- _What is needed_
Report every line of the data where the string "хэсгээр" appears.

(Extracted data entries)
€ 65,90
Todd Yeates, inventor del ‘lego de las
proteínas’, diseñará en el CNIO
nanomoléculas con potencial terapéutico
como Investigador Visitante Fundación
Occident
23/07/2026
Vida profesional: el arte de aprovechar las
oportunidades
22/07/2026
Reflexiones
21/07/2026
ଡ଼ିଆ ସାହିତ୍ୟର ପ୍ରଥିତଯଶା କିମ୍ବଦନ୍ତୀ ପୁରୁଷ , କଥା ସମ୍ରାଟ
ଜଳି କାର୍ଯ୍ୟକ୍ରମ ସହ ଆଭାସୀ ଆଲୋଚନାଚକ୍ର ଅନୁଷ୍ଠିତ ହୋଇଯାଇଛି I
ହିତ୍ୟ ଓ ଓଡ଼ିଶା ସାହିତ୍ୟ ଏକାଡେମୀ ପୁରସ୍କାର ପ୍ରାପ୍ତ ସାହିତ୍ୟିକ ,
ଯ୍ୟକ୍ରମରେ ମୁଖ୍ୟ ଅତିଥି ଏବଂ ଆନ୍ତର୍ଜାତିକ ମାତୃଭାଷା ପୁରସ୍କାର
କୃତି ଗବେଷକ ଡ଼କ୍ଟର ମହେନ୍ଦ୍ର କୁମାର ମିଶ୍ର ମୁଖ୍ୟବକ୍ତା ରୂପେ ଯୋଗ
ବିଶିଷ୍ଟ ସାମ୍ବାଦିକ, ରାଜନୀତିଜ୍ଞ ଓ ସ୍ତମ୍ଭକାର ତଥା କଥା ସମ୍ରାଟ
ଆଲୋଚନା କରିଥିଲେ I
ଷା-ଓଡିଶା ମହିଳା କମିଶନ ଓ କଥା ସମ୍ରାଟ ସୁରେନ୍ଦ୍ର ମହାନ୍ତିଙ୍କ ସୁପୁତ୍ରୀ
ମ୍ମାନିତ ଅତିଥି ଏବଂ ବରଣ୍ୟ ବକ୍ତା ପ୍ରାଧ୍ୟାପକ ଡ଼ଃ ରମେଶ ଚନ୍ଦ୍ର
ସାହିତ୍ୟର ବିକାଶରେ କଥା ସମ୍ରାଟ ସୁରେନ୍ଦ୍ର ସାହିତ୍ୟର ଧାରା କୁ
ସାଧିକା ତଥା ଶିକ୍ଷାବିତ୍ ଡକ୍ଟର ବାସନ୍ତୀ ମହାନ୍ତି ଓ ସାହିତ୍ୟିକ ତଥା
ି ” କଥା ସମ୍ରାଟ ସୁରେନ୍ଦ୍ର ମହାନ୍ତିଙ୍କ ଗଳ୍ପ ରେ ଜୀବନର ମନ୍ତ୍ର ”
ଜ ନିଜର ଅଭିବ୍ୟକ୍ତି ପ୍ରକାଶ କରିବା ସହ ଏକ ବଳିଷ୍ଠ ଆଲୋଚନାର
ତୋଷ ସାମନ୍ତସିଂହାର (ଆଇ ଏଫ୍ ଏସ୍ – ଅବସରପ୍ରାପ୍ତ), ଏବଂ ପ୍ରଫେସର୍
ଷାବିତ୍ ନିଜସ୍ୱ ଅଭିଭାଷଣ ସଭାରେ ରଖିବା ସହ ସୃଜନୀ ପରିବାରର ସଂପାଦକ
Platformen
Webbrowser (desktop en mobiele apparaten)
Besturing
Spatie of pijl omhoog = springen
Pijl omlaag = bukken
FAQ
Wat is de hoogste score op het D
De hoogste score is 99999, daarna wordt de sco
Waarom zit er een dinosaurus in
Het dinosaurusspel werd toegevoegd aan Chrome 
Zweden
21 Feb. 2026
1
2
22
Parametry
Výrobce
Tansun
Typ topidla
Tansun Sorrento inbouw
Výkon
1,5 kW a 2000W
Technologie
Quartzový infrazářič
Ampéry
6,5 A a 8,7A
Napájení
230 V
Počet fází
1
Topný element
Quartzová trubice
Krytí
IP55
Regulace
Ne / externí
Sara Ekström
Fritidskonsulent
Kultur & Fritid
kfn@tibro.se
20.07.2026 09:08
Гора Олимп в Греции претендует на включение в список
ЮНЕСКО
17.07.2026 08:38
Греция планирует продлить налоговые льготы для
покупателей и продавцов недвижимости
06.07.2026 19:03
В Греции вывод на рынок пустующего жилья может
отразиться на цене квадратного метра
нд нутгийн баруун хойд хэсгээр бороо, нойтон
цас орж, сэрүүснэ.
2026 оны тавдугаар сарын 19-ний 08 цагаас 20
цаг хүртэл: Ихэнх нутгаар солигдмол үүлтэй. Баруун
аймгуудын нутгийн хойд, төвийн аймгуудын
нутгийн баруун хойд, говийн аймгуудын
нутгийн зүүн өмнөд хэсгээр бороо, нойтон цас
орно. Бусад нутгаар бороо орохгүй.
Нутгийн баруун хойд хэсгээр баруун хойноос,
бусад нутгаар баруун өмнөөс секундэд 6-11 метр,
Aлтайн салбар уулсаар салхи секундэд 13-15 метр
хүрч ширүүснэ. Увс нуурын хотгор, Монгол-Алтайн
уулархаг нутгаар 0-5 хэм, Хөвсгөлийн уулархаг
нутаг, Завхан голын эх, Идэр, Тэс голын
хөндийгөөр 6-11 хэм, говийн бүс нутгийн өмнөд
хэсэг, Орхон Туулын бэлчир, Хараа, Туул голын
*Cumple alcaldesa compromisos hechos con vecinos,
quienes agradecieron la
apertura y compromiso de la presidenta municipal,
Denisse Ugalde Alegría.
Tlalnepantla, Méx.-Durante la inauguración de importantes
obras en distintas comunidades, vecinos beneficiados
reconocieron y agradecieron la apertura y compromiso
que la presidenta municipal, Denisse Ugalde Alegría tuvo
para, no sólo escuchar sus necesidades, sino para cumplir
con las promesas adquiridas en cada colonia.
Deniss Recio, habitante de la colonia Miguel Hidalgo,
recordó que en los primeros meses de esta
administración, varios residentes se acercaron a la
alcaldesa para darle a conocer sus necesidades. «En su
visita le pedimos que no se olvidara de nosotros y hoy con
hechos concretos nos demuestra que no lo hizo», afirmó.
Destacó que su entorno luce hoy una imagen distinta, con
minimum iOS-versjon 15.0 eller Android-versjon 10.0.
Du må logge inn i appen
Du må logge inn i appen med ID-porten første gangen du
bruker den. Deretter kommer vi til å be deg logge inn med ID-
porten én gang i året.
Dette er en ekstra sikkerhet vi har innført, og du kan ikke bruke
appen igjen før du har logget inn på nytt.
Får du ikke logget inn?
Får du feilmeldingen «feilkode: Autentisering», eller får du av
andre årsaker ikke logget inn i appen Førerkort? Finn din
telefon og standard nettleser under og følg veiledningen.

--

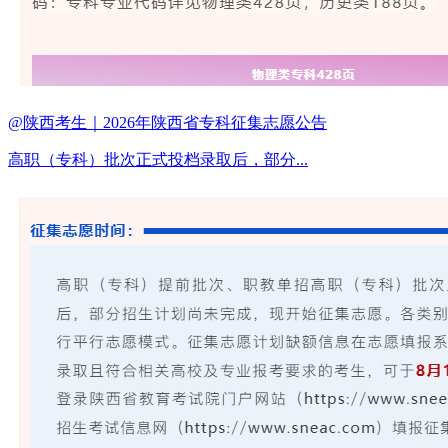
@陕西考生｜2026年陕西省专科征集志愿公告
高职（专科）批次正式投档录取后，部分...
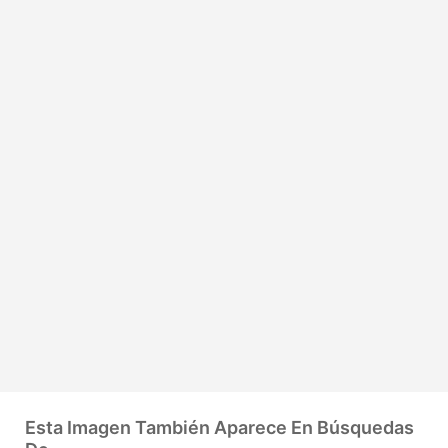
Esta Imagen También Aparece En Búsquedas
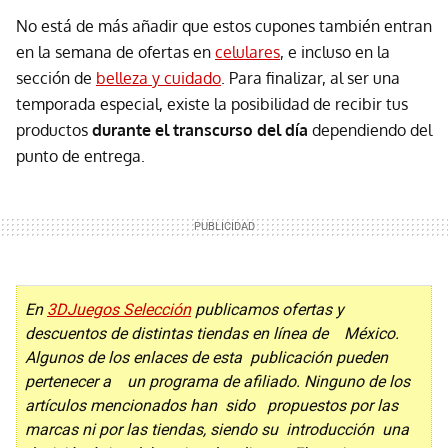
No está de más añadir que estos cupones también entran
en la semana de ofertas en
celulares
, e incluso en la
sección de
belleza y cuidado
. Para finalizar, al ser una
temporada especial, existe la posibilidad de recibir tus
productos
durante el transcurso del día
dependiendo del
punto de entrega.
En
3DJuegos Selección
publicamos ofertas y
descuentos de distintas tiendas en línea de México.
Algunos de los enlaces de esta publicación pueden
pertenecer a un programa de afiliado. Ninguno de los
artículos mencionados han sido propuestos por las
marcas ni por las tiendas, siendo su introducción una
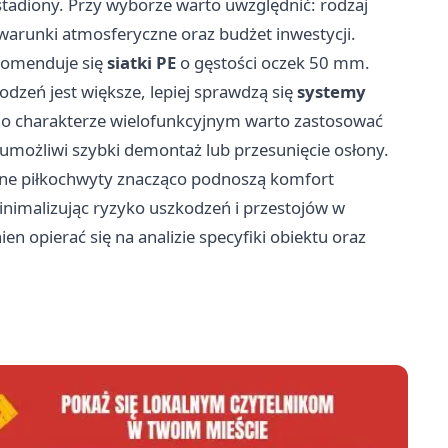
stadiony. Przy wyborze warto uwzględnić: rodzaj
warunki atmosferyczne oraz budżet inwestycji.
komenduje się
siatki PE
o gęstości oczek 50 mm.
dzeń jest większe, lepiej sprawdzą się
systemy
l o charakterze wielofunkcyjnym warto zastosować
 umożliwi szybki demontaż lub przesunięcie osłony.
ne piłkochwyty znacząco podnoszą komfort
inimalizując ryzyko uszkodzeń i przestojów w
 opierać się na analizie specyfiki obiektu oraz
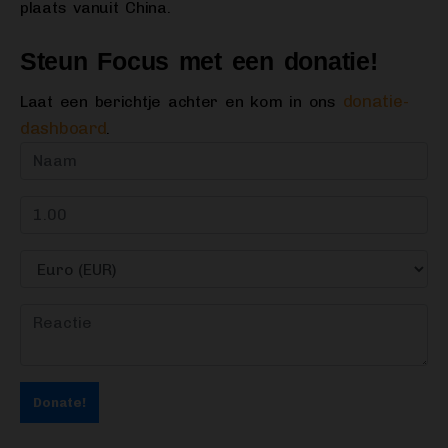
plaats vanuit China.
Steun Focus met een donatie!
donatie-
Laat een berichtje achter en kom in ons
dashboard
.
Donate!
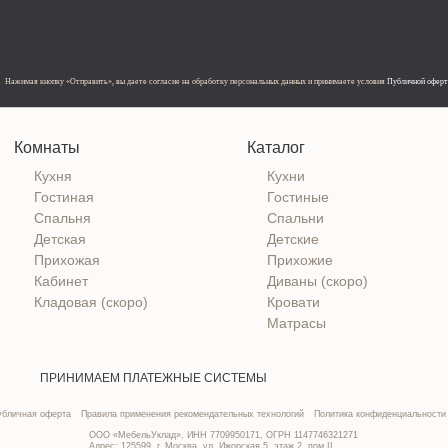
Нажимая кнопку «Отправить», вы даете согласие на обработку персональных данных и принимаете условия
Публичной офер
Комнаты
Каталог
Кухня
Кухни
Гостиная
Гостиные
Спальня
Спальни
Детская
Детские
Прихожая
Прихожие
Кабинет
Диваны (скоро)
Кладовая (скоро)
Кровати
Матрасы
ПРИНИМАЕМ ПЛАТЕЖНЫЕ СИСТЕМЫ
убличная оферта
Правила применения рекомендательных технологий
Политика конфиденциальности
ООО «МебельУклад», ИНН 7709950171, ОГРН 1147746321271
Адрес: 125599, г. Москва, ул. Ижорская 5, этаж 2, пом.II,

---

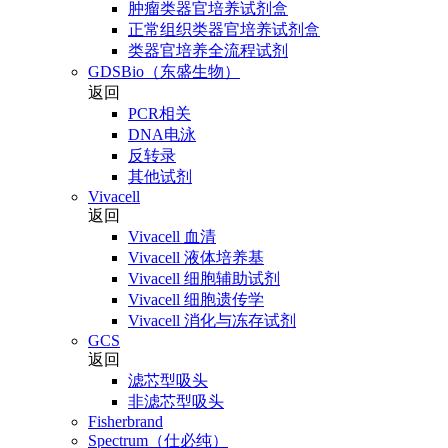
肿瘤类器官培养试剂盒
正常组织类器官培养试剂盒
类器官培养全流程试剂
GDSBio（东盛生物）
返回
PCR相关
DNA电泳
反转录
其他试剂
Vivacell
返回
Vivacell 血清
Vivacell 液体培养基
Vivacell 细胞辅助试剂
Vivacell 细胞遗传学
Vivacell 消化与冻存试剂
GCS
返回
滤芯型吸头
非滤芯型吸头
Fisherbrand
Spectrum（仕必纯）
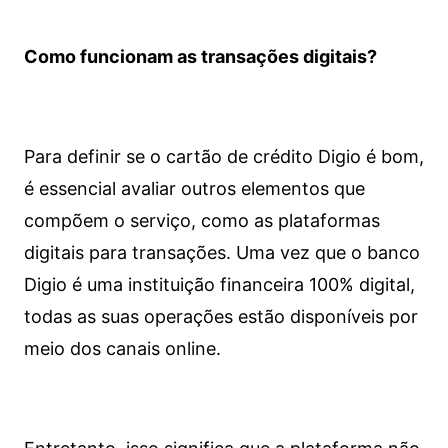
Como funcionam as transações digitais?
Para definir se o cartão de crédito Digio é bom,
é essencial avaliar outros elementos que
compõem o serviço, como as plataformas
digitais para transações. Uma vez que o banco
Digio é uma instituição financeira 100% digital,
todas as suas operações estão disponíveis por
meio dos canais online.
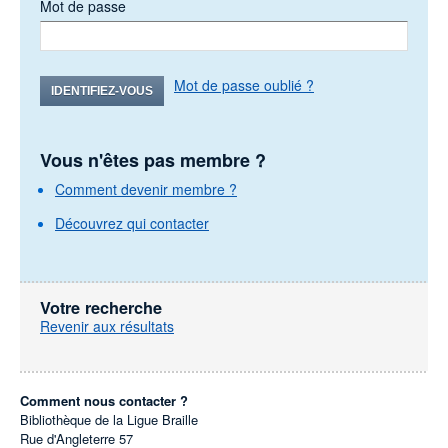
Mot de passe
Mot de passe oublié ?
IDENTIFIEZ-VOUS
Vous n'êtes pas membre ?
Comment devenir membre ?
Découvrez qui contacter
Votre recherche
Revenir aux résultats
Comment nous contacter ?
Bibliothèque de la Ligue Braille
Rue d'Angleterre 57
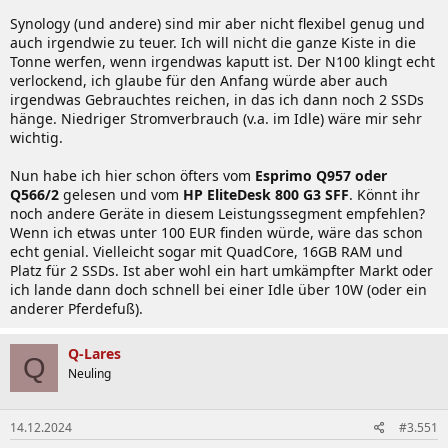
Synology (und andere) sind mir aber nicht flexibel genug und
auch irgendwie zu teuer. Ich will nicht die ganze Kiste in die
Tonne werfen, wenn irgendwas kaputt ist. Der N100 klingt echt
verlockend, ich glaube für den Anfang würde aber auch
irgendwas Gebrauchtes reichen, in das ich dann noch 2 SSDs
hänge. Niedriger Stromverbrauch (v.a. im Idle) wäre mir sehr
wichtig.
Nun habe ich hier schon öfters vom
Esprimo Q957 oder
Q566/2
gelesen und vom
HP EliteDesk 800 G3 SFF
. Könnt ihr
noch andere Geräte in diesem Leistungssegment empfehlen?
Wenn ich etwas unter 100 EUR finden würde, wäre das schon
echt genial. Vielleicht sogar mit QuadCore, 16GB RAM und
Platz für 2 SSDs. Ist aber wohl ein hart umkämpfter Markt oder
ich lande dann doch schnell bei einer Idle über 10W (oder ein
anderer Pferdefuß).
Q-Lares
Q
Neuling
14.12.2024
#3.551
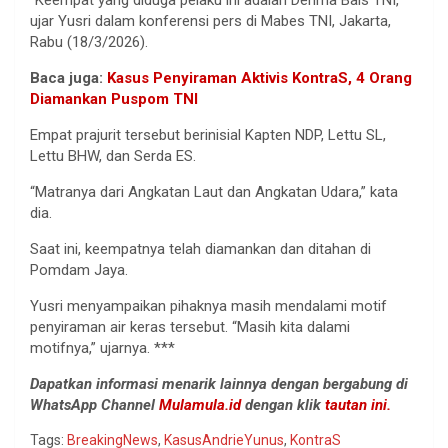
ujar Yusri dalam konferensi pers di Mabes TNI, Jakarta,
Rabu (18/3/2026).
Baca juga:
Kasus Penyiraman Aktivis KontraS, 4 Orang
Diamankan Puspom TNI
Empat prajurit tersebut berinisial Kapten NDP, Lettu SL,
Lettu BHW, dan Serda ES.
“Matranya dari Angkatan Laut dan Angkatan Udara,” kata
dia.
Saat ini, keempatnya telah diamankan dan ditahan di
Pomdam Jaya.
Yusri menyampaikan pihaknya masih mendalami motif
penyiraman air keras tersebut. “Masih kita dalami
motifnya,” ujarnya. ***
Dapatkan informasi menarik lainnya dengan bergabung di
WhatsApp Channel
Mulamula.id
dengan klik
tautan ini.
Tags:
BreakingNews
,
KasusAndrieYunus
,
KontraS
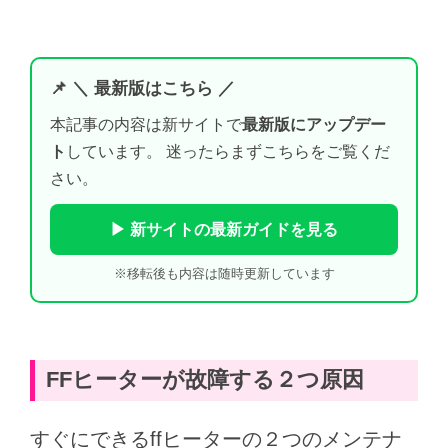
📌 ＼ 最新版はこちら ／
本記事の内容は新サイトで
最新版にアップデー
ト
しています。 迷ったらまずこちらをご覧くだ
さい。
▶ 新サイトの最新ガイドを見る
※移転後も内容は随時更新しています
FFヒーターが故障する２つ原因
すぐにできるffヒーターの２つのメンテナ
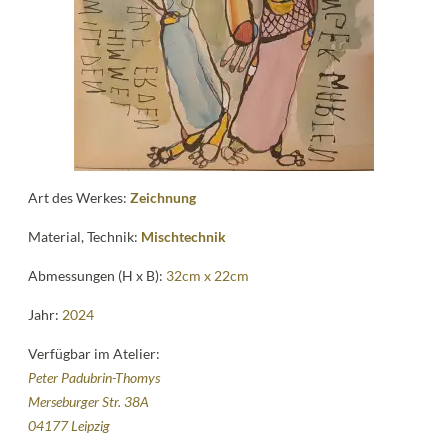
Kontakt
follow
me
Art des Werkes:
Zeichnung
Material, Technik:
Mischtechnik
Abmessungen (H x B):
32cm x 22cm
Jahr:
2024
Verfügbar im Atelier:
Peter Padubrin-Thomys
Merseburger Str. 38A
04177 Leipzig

- _Solution_
нд нутгийн баруун хойд хэсгээр бороо, нойтон
нутгийн зүүн өмнөд хэсгээр бороо, нойтон цас
Нутгийн баруун хойд хэсгээр баруун хойноос,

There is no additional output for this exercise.